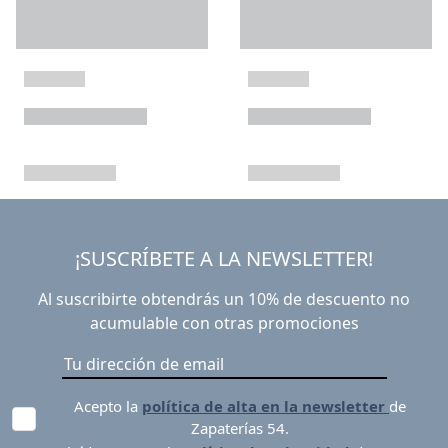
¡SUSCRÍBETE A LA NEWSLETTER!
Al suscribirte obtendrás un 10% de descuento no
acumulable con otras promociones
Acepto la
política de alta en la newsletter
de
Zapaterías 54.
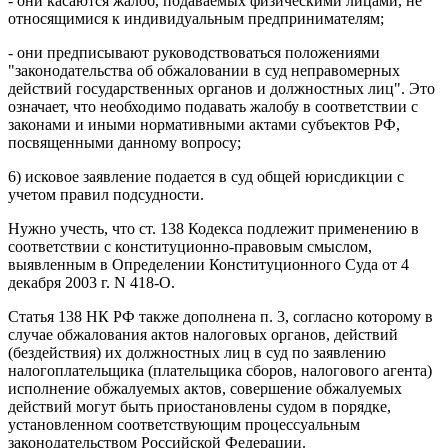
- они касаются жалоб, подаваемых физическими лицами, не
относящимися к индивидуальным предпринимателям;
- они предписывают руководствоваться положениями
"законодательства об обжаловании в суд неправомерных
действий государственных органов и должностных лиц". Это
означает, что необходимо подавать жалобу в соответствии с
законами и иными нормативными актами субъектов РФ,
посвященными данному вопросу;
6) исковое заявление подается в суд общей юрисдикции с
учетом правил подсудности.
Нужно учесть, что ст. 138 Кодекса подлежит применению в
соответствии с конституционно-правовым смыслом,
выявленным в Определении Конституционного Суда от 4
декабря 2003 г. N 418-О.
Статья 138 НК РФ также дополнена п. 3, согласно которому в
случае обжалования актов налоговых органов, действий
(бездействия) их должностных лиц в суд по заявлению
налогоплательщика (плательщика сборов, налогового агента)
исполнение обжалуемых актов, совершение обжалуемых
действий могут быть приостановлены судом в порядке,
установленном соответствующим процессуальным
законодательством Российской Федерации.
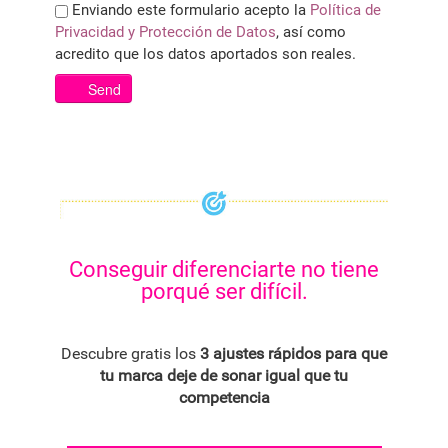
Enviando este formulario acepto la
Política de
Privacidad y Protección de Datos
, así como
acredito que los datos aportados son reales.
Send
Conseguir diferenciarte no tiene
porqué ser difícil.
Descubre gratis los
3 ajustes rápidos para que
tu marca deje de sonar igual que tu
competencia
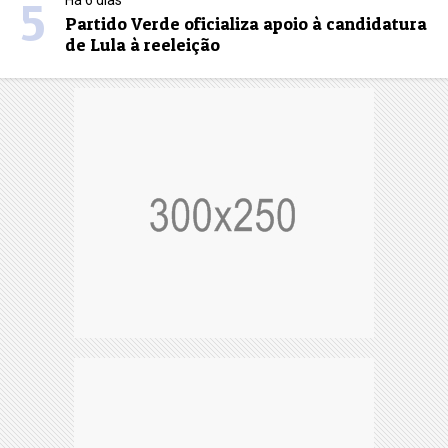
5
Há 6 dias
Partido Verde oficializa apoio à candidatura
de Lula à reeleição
--------------------
Reproduce the records above exactly, but only from the line containing "Enviando este formulario acepto la" through the last line, both included, and without any pictures.

Enviando este formulario acepto la
Política de
Privacidad y Protección de Datos
, así como
acredito que los datos aportados son reales.
Send
Conseguir diferenciarte no tiene
porqué ser difícil.
Descubre gratis los
3 ajustes rápidos para que
tu marca deje de sonar igual que tu
competencia
5
Há 6 dias
Partido Verde oficializa apoio à candidatura
de Lula à reeleição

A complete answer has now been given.